Ибо умирать женщина — вы замечали? — начинает с лица и шеи. Согласен, от смерти не уйдешь, раз Господу Богу так угодно, таков порядок вещей, посему уважим волю Всевышнего. Только вы мне скажите, зачем Он изобрел женскую старость? Ну, мужская старость, ладно уж, пускай. Но зачем Он эдакое с женским лицом выделывает, точно, с позволения сказать, злодей с Подвалья? Чем Ему красота лица мешает? Что за корысть год за годом сдирать с такого лица красоту? На что Ему это? Он бы должен солнцем его озолотить и оберегать от легчайшего дуновения ветерка, чтоб оно расцветало на веки вечные, верно? Ведь это же истинное чудо — такое лицо.
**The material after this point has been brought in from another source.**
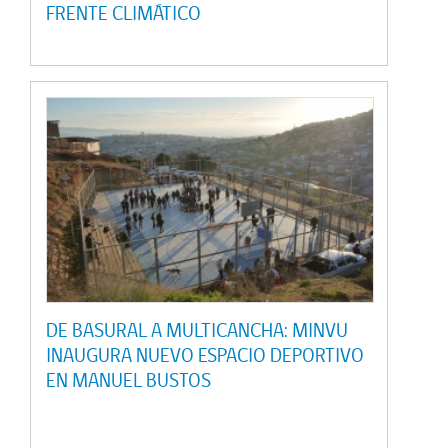
FRENTE CLIMÁTICO
DE BASURAL A MULTICANCHA: MINVU
INAUGURA NUEVO ESPACIO DEPORTIVO
EN MANUEL BUSTOS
И на тебе — безжалостное наказание.

Ну так я вас, сударь мой, спрашиваю, сколько такое лицо может стоить? Сколько бы запросил Господь Бог, чтобы такое лицо пощадить? Чтобы оно всегда было таким, как сейчас. Ну, сударь, сколько бы Господь взял, как полагаете?»

«Дешевым богохульством забавляешься, — холодно ответил я, — но…»

«Но что? Что, сударь мой, что хотел сказать? Дешевое? О да, вероятно, это дешевое богохульство, да что поделаешь, человек убогий — и богохульствует убого. Так что покорнейше прошу прощения. Господа Бога оставим в покое, негоже Его хулить. Я по-другому спрошу: сколько бы за такое лицо дал человек? Да что там человек! Сколько, к примеру, чтобы такое лицо пощадить, дали бы… вы?»